Thursday, February 24, 2011

reading week: take 2

Reading Week is here again!  In case you don't remember from last semester, reading week is week seven out of the twelve-week semester.  There are no classes this week, and students are meant to get caught up on, well, reading.  This semester has gone by at an alarming pace: I feel like I just started my second set of classes, and here I am halfway done with them!

My week has actually been very productive.  I've been motivated to write two essays before Kira gets here THIS SATURDAY.  I want to have as much time as possible to explore London with her.  I cranked out an entire essay on Sunday, and finished essay number two this afternoon!  One is for my World Travelers class, on Jean Rhys's Voyage in the Dark, and the other is for Gender, Race, and Empire--about Mary Prince's The History of Mary Prince.  Both of them desperately need revising, but at least they are in existence!

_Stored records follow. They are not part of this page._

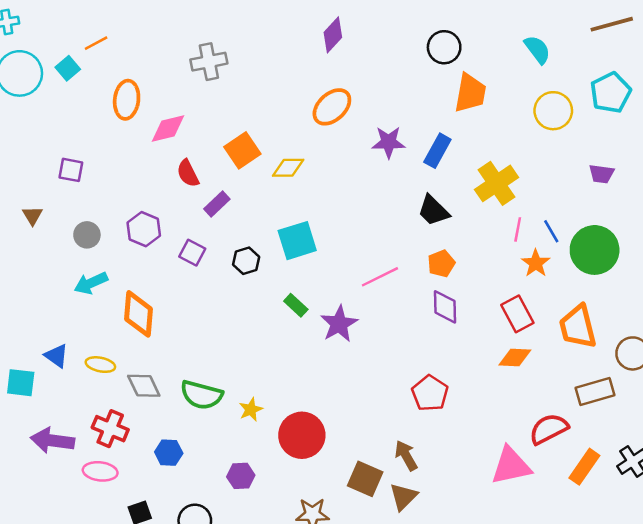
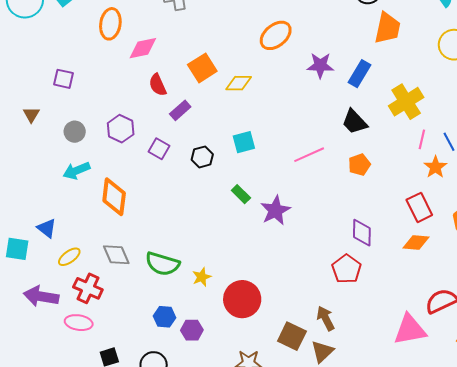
cyan square: (297, 241) -> (244, 142), size x0.7
pink line: (380, 277) -> (309, 155), moved
purple diamond: (445, 307) -> (362, 233), moved
yellow ellipse: (100, 365) -> (69, 257), moved, turned -50
blue hexagon: (169, 453) -> (165, 317), moved

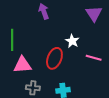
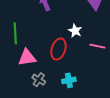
gray cross: (33, 88) -> (39, 80), turned 32

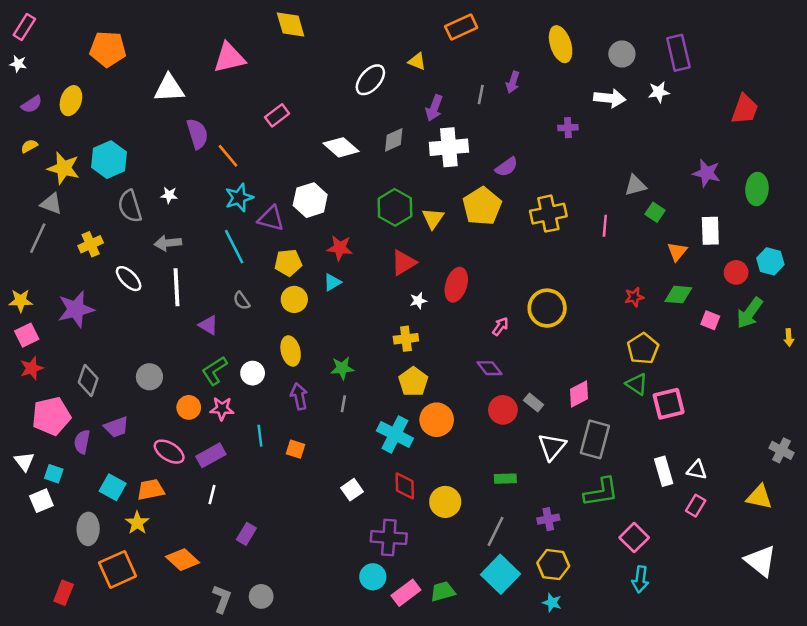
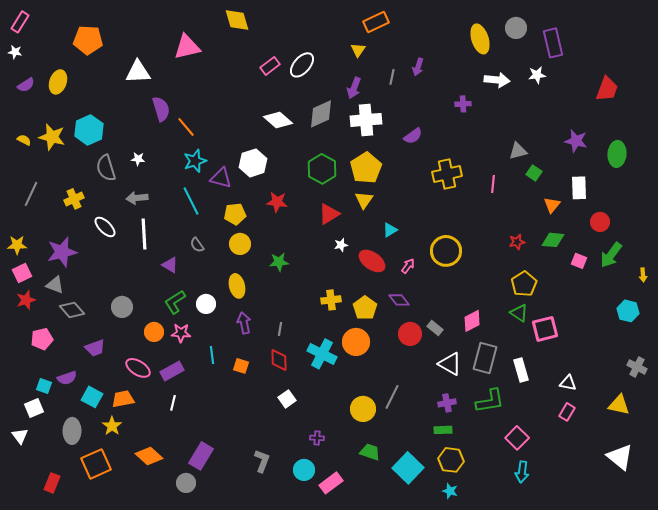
yellow ellipse: (561, 44) -> (480, 39), moved
gray circle: (622, 54) -> (516, 28), moved
yellow triangle: (417, 61) -> (358, 50), moved, turned 42
pink rectangle: (277, 115) -> (270, 66), moved
gray diamond: (394, 140) -> (321, 114), size x1.4
yellow semicircle: (29, 146) -> (24, 140), moved, turned 56
gray triangle: (51, 204) -> (55, 285), moved
yellow pentagon: (482, 206) -> (366, 168), moved
yellow triangle: (433, 218) -> (364, 200), moved
cyan hexagon: (770, 261) -> (628, 311), moved
cyan triangle: (332, 282) -> (390, 230), moved
red ellipse: (456, 285) -> (372, 261), moved, turned -72
yellow cross: (406, 339) -> (331, 300), moved
green star: (342, 368) -> (279, 262), moved
gray diamond: (88, 380) -> (72, 310), turned -60
yellow pentagon: (413, 382) -> (365, 308), moved
pink pentagon: (51, 416) -> (42, 339), size x0.7
purple semicircle: (82, 442) -> (67, 378), moved, turned -120
white triangle: (552, 447) -> (450, 364), turned -40
white triangle: (24, 461) -> (20, 436), moved
white rectangle: (664, 471) -> (521, 370), moved
green rectangle: (505, 479) -> (443, 430), moved
red diamond: (405, 486) -> (279, 360), moved
purple cross: (548, 519) -> (447, 403), moved
gray line: (496, 531) -> (392, 397), moved
purple rectangle: (246, 534) -> (201, 456), moved, size x1.5
purple cross: (389, 538) -> (317, 438), size x0.5
green trapezoid: (443, 592) -> (370, 452), moved, turned 35
gray circle: (261, 596) -> (186, 483), moved
gray L-shape: (222, 599) -> (262, 461), moved

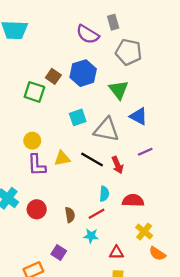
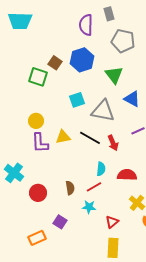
purple semicircle: (88, 34) -> (86, 25), turned 60
red circle: (37, 209) -> (38, 193), moved
red triangle: (116, 253) -> (112, 222), turned -40

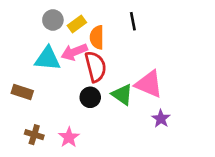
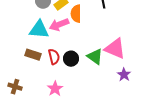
red semicircle: (96, 67) -> (54, 57), moved, size x0.7
brown rectangle: (22, 92) -> (33, 55), moved
brown cross: (34, 135) -> (15, 87), moved

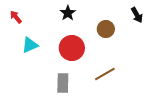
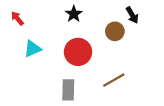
black arrow: (137, 15) -> (132, 15), moved

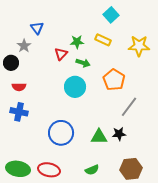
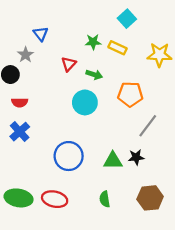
green star: (77, 42) -> (93, 42), moved
orange pentagon: (114, 80) -> (130, 94), turned -30
blue cross: (19, 112) -> (20, 132), turned 36
green semicircle: (92, 170) -> (105, 199), turned 104

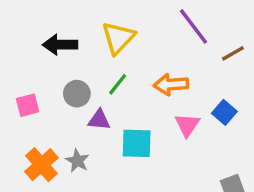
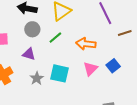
gray circle: (77, 94) -> (32, 29), moved
purple triangle: (99, 120) -> (29, 54), moved
gray star: (77, 161) -> (37, 78), moved

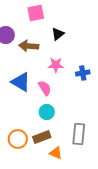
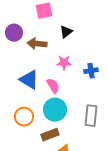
cyan circle: (47, 112) -> (55, 110), size x1.5
gray rectangle: (79, 134) -> (91, 116), moved
orange circle: (18, 139) -> (24, 117), moved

Here are some things I have been up to lately besides essay-writing which may or may not be noteworthy:

  • Movie-watching. The Victoria is a pub 15 minutes away from my flat.  It has free movie showings at 8:00 every Sunday evening, popcorn included.  Not only can you watch a movie at the Victoria, you can also get a haircut!  Unfortunately, the haircuts are not free; they cost a whopping 25 quid!  Last week's film was Paris Blues, with Louis Armstrong, Sidney Poitier, and Paul Newman.  I enjoyed it, especially the music bits with trombone and trumpet!  
  • Omelet-cooking.  Michael and I were talking about how much we miss having big breakfasts, so we made omelets with green and red peppers, spinach, ham, cheese, and home-fries for dinner.  I had a bunch of ingredients left over, so I've been eating a lot of omelets.  Yum.
  • Cat-partying.  Rachel and I found a little bar/club by Old Street station that was letting people in for 2 pounds if they had cat-faces.  If you didn't get your cat face on, you had to pay 10 pounds.  We drew noses and whiskers on each other with eyeliner while riding the tube amongst all the Guardian-reading Londoners.  Once on street level, we didn't know where to go--until we spotted a group of people with cat faces to follow!
  • Internship-applying.  I probably should have planned ahead better with this, but I want an internship at a publishing company.  I found a feature article online about London's small private publishing companies, and sent emails out to every single one, with no responses except two Sorry-but-we're-not-taking-interns.  Looking back on that, I probably should I have sent them my CV and cover letter.  Anyway, I also applied to some bigger companies, and I got a reply that didn't begin with Sorry-but!  Instead, they sent me a 10-page sample manuscript to edit--using UK style. So I need to get going on that, and hope for the best.

me n rachel being cats






















Today was beautiful, sunny, and almost-warm.  I took some time between the library and skyping with Kira about her impending visit to take a walk and soak up some sun!  (I think I have shin splints.  On my left leg.  I've been not running, and icing my left shin with a big bag of frozen peas.  Hence the walk-not-run).  Here are some photos I took:



Mile End Road     

Blue Skies White Houses



Mile End Park





cranes along the canal


spring


















Pooley House                                   





























Campus and Canal from Mile End Road

Tuesday, February 15, 2011

Monday, February 14, 2011

happy valentine's day ♥

.   .   .   .   .   .   .


Anyone can find places, but the finding of people is a gift from God.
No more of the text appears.